So what do weight loss and saving money have in common? A lot.
Most notably, it’s super-tough to tackle these simple things, because changing how you’ve behaved for years isn’t easy. The good news: strengthening one area (say, your finances) can give you confidence to improve another (your waistline). So make a habit of resisting temptation – whether it’s shoes or that second helping.
List cons but mostly pros
Dr James Prochaska, co-author of Changing for Good, recommends focusing on how the pros of eating and spending less outweigh the cons. “People who can’t see a good balance of pros over cons are likely to give up,” Dr Prochaska says. So make a list, noting at least twice as many pros as cons, and you’ll see why good habits are worth it.

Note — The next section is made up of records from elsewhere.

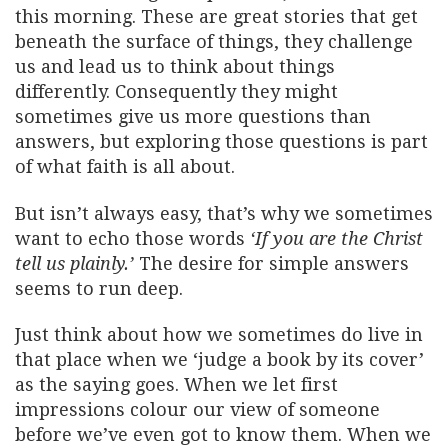
this morning. These are great stories that get
beneath the surface of things, they challenge
us and lead us to think about things
differently. Consequently they might
sometimes give us more questions than
answers, but exploring those questions is part
of what faith is all about.
But isn’t always easy, that’s why we sometimes
want to echo those words
‘If you are the Christ
tell us plainly.’
The desire for simple answers
seems to run deep.
Just think about how we sometimes do live in
that place when we ‘judge a book by its cover’
as the saying goes. When we let first
impressions colour our view of someone
before we’ve even got to know them. When we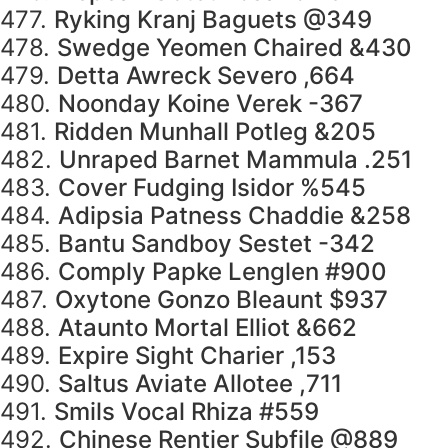
477.
Ryking Kranj Baguets @349
478.
Swedge Yeomen Chaired &430
479.
Detta Awreck Severo ,664
480.
Noonday Koine Verek -367
481.
Ridden Munhall Potleg &205
482.
Unraped Barnet Mammula .251
483.
Cover Fudging Isidor %545
484.
Adipsia Patness Chaddie &258
485.
Bantu Sandboy Sestet -342
486.
Comply Papke Lenglen #900
487.
Oxytone Gonzo Bleaunt $937
488.
Ataunto Mortal Elliot &662
489.
Expire Sight Charier ,153
490.
Saltus Aviate Allotee ,711
491.
Smils Vocal Rhiza #559
492.
Chinese Rentier Subfile @889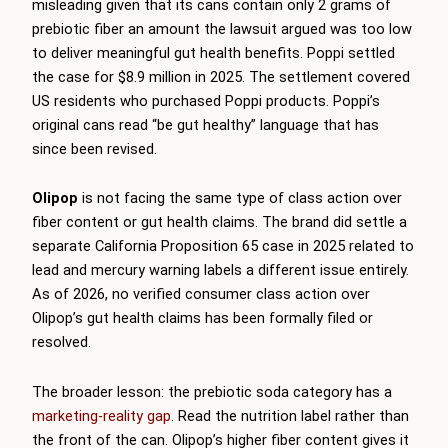
misleading given that its cans contain only 2 grams of
prebiotic fiber an amount the lawsuit argued was too low
to deliver meaningful gut health benefits. Poppi settled
the case for $8.9 million in 2025. The settlement covered
US residents who purchased Poppi products. Poppi’s
original cans read “be gut healthy” language that has
since been revised.
Olipop
is not facing the same type of class action over
fiber content or gut health claims. The brand did settle a
separate California Proposition 65 case in 2025 related to
lead and mercury warning labels a different issue entirely.
As of 2026, no verified consumer class action over
Olipop’s gut health claims has been formally filed or
resolved.
The broader lesson: the prebiotic soda category has a
marketing-reality gap
. Read the nutrition label rather than
the front of the can. Olipop’s higher fiber content gives it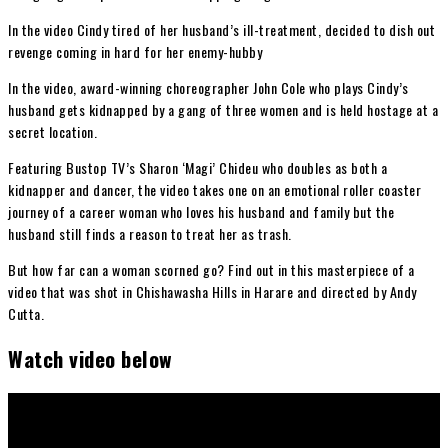
In the video Cindy tired of her husband’s ill-treatment, decided to dish out
revenge coming in hard for her enemy-hubby
In the video, award-winning choreographer John Cole who plays Cindy’s
husband gets kidnapped by a gang of three women and is held hostage at a
secret location.
Featuring Bustop TV’s Sharon ‘Magi’ Chideu who doubles as both a
kidnapper and dancer, the video takes one on an emotional roller coaster
journey of a career woman who loves his husband and family but the
husband still finds a reason to treat her as trash.
But how far can a woman scorned go? Find out in this masterpiece of a
video that was shot in Chishawasha Hills in Harare and directed by Andy
Cutta.
Watch video below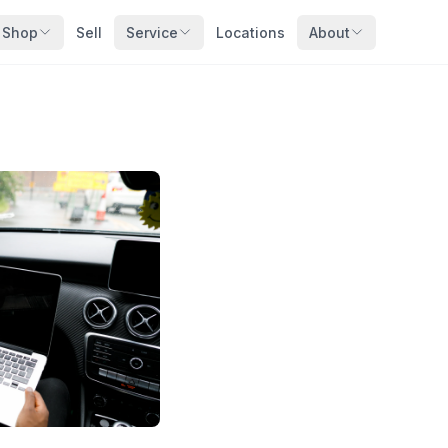
Shop
Sell
Service
Locations
About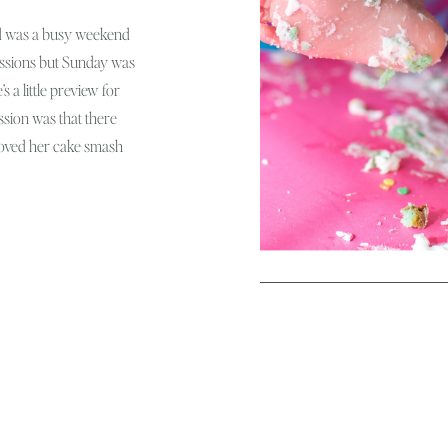
 was a busy weekend
sessions but Sunday was
s a little preview for
ession was that there
oved her cake smash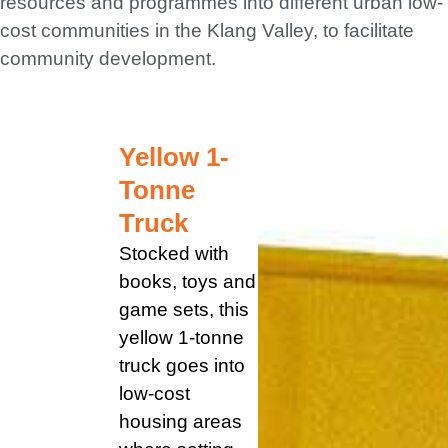
resources and programmes into different urban low-
cost communities in the Klang Valley, to facilitate
CONTACT US
community development.
Yellow 1-
Tonne
Truck
Stocked with
books, toys and
game sets, this
yellow 1-tonne
truck goes into
low-cost
housing areas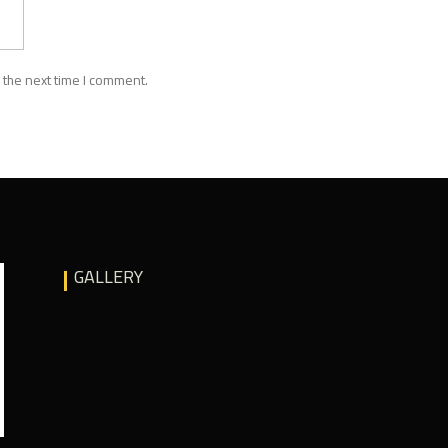
 the next time I comment.
GALLERY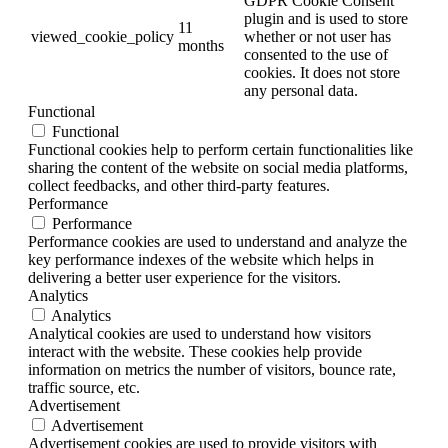
GDPR Cookie Consent
plugin and is used to store
11
viewed_cookie_policy
whether or not user has
months
consented to the use of
cookies. It does not store
any personal data.
Functional
Functional
Functional cookies help to perform certain functionalities like
sharing the content of the website on social media platforms,
collect feedbacks, and other third-party features.
Performance
Performance
Performance cookies are used to understand and analyze the
key performance indexes of the website which helps in
delivering a better user experience for the visitors.
Analytics
Analytics
Analytical cookies are used to understand how visitors
interact with the website. These cookies help provide
information on metrics the number of visitors, bounce rate,
traffic source, etc.
Advertisement
Advertisement
Advertisement cookies are used to provide visitors with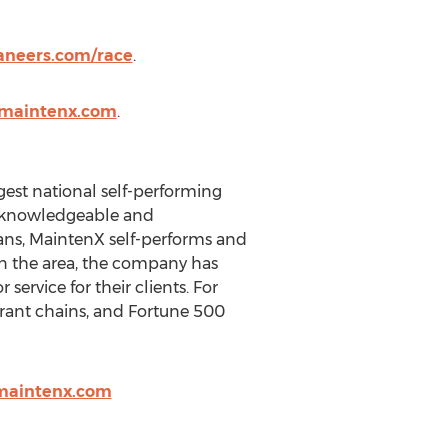
aneers.com/race
.
.maintenx.com
.
rgest national self-performing
f knowledgeable and
ians, MaintenX self-performs and
 in the area, the company has
ervice for their clients. For
aurant chains, and Fortune 500
@maintenx.com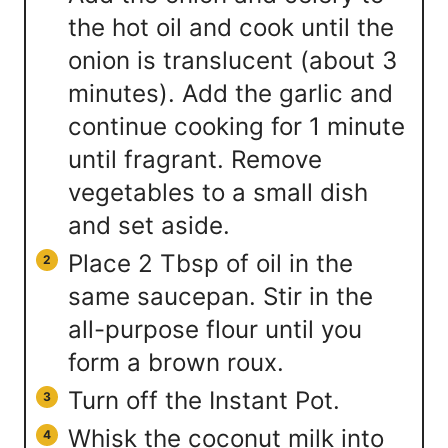
the hot oil and cook until the
onion is translucent (about 3
minutes). Add the garlic and
continue cooking for 1 minute
until fragrant. Remove
vegetables to a small dish
and set aside.
Place 2 Tbsp of oil in the
same saucepan. Stir in the
all-purpose flour until you
form a brown roux.
Turn off the Instant Pot.
Whisk the coconut milk into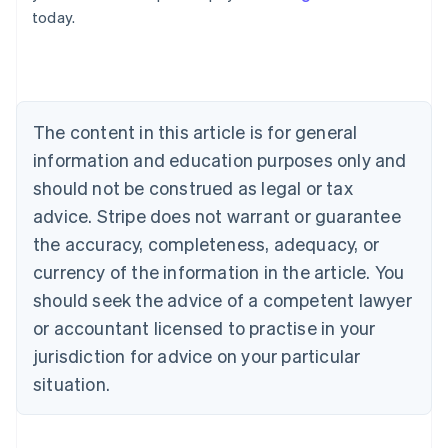
English
today.
Austria
Deutsch
English
Belgium
Nederlands
Français
Deutsch
English
Brazil
Português
English
The content in this article is for general
Bulgaria
information and education purposes only and
English
Canada
should not be construed as legal or tax
English
Français
advice. Stripe does not warrant or guarantee
Croatia
the accuracy, completeness, adequacy, or
English
Italiano
Cyprus
currency of the information in the article. You
English
should seek the advice of a competent lawyer
Czech Republic
English
or accountant licensed to practise in your
Denmark
jurisdiction for advice on your particular
English
Estonia
situation.
English
Finland
English
Svenska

Hang with the right people…
Self-control is contagious, found a series of studies by Dr Michelle vanDellen, a social psychologist at Duke University in the US. In one experiment, 36 subjects watched someone make a choice between carrot sticks and biscuits. Later, the study subjects were given tests to measure self-control. Those who’d witnessed the person eating the carrots scored better on the tests. “You can improve your own self-control by being strategic with your social networks,” she says. Dine with friends who order decadent desserts and you’ll find it harder to stop after the main; shop with big spenders and you may end up doing the same.
…in the right places
An obvious suggestion: if you pass a patisserie every day – and you’re tempted to fork out for a chocolate croissant – change your route. A less-obvious tip: it can also help just to imagine places that inspire self-control, says Dr vanDellen. “Research shows that students who think about the library have better self-control over all aspects of life. So do people who think about the gym,” she says. Feeling tempted? Consider hangouts you associate with self-control.
Pay yourself frequently
One of the big stumbling blocks when you’re trying to shed debt or kilos is delayed gratification. Neuroscientists who use MRIs have seen why you have trouble with this: when something you could buy now comes into view, the pleasure centres in your brain go berserk. But when we’re asked to think about buying in the future, the fireworks don’t happen. So reward yourself frequently.
Dr Kevin Volpp, the director of the Center for Health Incentives at the Uni of Pennsylvania, US, designed programs that tripled the rate of smoking cessation in a company by offering $750 rewards along the way for quitters. So if you’re trying to drop weight, try this: give yourself about $40 to spend on something fun (and inedible) every week you stay on target. If that doesn’t fit your budget, an inexpensive treat like, say, a magazine is something you can look forward to.